» What you need to do
Once the line with "İnşaat Fakültesi tören bilgileri için" is found in the entries below, repeat that line and every one after it exactly, ending at the last.

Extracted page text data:
______

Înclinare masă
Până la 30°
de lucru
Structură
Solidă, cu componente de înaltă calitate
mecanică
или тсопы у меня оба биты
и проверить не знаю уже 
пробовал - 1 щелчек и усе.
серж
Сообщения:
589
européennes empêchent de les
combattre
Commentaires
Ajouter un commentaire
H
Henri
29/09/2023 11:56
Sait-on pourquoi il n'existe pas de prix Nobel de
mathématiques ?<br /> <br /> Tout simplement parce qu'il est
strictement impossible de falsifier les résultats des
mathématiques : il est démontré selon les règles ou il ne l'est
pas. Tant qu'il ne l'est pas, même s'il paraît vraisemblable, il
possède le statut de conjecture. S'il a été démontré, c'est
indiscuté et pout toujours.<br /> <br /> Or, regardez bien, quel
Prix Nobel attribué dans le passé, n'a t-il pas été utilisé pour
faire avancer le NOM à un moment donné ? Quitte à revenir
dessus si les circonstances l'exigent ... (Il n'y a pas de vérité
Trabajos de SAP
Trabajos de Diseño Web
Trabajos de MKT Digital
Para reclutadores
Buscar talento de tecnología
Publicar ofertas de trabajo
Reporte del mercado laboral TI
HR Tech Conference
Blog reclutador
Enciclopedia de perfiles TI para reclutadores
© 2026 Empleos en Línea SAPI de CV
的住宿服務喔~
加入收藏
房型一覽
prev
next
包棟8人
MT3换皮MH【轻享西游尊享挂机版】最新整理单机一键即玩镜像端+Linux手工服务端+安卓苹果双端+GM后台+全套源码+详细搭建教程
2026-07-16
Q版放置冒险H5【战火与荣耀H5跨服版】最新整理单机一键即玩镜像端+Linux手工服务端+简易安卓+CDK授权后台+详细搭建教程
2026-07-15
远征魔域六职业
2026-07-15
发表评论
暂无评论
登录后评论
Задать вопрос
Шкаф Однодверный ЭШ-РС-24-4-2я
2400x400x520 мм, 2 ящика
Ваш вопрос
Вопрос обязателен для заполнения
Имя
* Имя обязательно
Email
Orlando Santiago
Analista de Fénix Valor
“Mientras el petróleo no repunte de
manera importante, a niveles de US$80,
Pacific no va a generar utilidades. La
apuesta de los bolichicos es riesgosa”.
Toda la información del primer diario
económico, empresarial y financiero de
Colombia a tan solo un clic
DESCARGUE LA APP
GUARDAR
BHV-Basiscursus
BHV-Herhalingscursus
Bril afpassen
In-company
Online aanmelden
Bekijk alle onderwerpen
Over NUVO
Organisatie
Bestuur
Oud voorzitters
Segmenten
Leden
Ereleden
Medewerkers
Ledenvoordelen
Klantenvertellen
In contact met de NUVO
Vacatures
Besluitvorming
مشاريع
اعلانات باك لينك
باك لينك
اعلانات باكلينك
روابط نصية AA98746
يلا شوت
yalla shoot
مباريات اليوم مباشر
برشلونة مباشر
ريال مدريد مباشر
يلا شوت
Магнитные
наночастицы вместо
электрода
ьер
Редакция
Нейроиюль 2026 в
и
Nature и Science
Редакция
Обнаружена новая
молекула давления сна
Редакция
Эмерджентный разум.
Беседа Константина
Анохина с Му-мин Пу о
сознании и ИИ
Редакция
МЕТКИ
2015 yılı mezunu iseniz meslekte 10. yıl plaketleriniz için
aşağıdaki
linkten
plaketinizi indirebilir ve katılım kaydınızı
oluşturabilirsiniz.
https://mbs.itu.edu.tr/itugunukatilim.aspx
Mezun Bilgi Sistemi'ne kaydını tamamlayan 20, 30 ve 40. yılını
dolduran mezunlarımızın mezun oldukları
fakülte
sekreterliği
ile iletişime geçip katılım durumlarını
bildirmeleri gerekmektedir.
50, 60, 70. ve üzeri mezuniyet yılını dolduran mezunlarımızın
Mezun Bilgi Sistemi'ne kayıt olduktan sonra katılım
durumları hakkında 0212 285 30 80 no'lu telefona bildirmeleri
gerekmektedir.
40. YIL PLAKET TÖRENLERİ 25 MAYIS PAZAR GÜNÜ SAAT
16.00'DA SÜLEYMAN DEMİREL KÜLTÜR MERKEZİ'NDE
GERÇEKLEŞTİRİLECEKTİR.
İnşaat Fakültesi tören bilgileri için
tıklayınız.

______

» Written response
İnşaat Fakültesi tören bilgileri için
tıklayınız.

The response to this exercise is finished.